TO DO: Below are entries. Give back exactly the lines from the one containing "ঘটনাকে কেন্দ্র করে চাঞ্চল্যের সৃষ্টি হয়েছে।" through the one containing "e estrategias de", inclusive, without the pictures.

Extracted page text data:
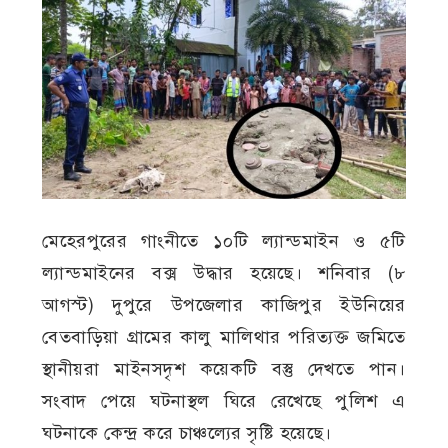
মেহেরপুরের গাংনীতে ১০টি ল্যান্ডমাইন ও ৫টি
ল্যান্ডমাইনের বক্স উদ্ধার হয়েছে। শনিবার (৮
আগস্ট) দুপুরে উপজেলার কাজিপুর ইউনিয়ের
বেতবাড়িয়া গ্রামের কালু মালিথার পরিত্যক্ত জমিতে
স্থানীয়রা মাইনসদৃশ কয়েকটি বস্তু দেখতে পান।
সংবাদ পেয়ে ঘটনাস্থল ঘিরে রেখেছে পুলিশ এ
ঘটনাকে কেন্দ্র করে চাঞ্চল্যের সৃষ্টি হয়েছে।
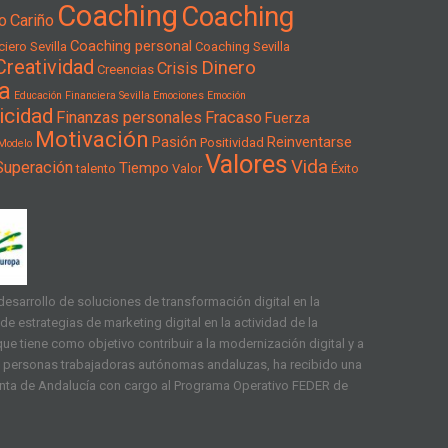
Coaching
Coaching
o
Cariño
Coaching personal
iero Sevilla
Coaching Sevilla
Creatividad
Dinero
Crisis
Creencias
a
Educación Financiera Sevilla
Emociones
Emoción
icidad
Finanzas personales
Fracaso
Fuerza
Motivación
Pasión
Reinventarse
Positividad
Modelo
Valores
Vida
Superación
Tiempo
talento
Valor
Éxito
esarrollo de soluciones de transformación digital en la
e estrategias de marketing digital en la actividad de la
ue tiene como objetivo contribuir a la modernización digital y a
as personas trabajadoras autónomas andaluzas, ha recibido una
unta de Andalucía con cargo al Programa Operativo FEDER de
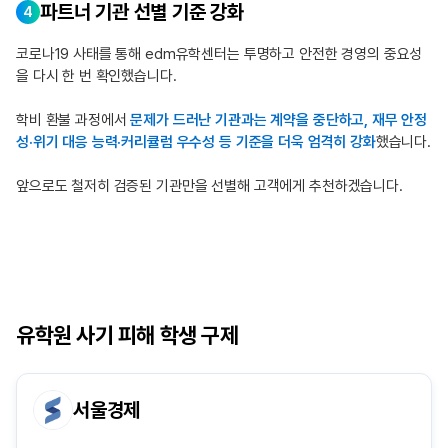
파트너 기관 선별 기준 강화
4
코로나19 사태를 통해 edm유학센터는
투명하고 안전한 경영의 중요성
을 다시 한 번 확인했습니다.
학비 환불 과정에서
문제가 드러난 기관과는 계약을 중단하고,
재무 안정
성·위기 대응 능력·커리큘럼 우수성 등 기준을 더욱 엄격히 강화
했습니다.
앞으로도 철저히 검증된 기관만을 선별해 고객에게 추천하겠습니다.
유학원 사기 피해 학생 구제
서울경제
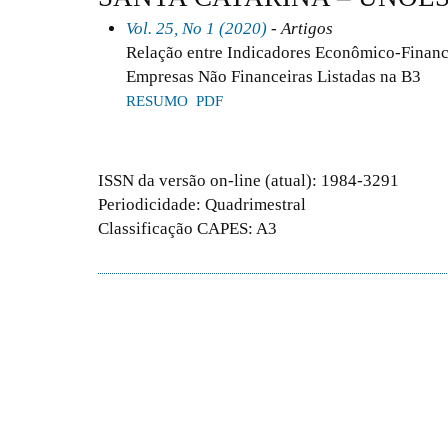
Vol. 25, No 1 (2020)
- Artigos
Relação entre Indicadores Econômico-Finance
Empresas Não Financeiras Listadas na B3
RESUMO
PDF
ISSN da versão on-line (atual): 1984-3291
Periodicidade: Quadrimestral
Classificação CAPES: A3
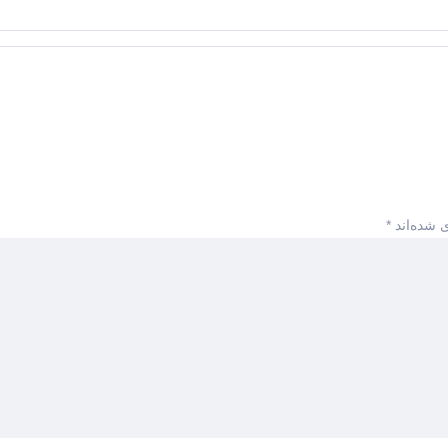
 شده‌اند
*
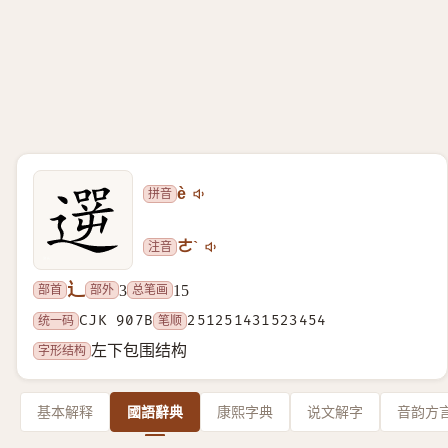
拼音
è
注音
ㄜˋ
辶
部首
部外
总笔画
3
15
统一码
CJK 907B
笔顺
251251431523454
字形结构
左下包围结构
基本解释
國語辭典
康熙字典
说文解字
音韵方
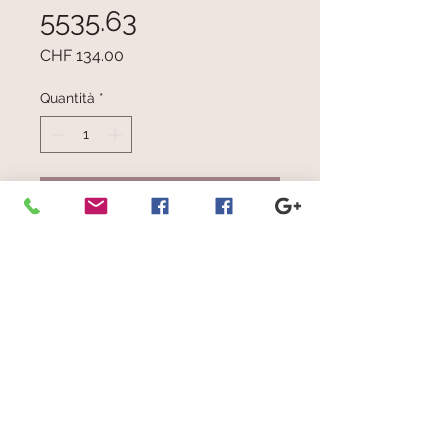
5535.63
Prezzo
CHF 134.00
Quantità
*
Aggiungi al carrello
Multicolore
Dimensioni: cm 34.5 x 190
© 2023 by Scarves Wraps. Proudly
created with
Wix.com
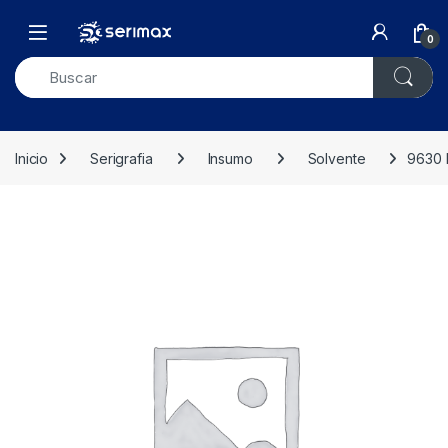
Skip to navigation
Skip to content
Open
0
Inicio
Serigrafia
Insumo
Solvente
9630 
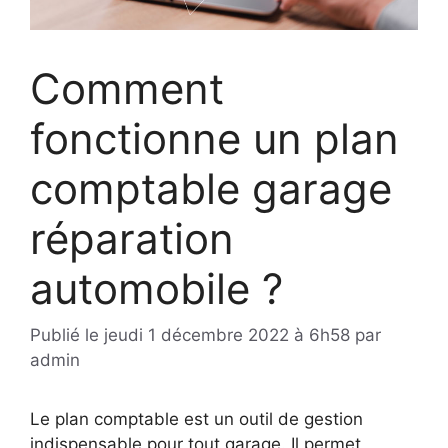
Comment
fonctionne un plan
comptable garage
réparation
automobile ?
Publié le
jeudi 1 décembre 2022 à 6h58
par
admin
Le plan comptable est un outil de gestion
indispensable pour tout garage. Il permet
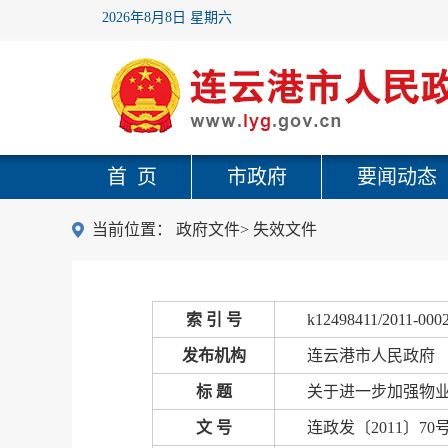
2026年8月8日 星期六
首 页
市政府
要闻动态
当前位置：
政府文件
>
失效文件
索 引 号
k12498411/2011-000
发布机构
连云港市人民政府
标 题
关于进一步加强物
文 号
连政发〔2011〕70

RESPONSE AREA:
ঘটনাকে কেন্দ্র করে চাঞ্চল্যের সৃষ্টি হয়েছে।
Coaching
Coaching
o
Cariño
Coaching personal
iero Sevilla
Coaching Sevilla
Creatividad
Dinero
Crisis
Creencias
a
Educación Financiera Sevilla
Emociones
Emoción
icidad
Finanzas personales
Fracaso
Fuerza
Motivación
Pasión
Reinventarse
Positividad
Modelo
Valores
Vida
Superación
Tiempo
talento
Valor
Éxito
esarrollo de soluciones de transformación digital en la
e estrategias de marketing digital en la actividad de la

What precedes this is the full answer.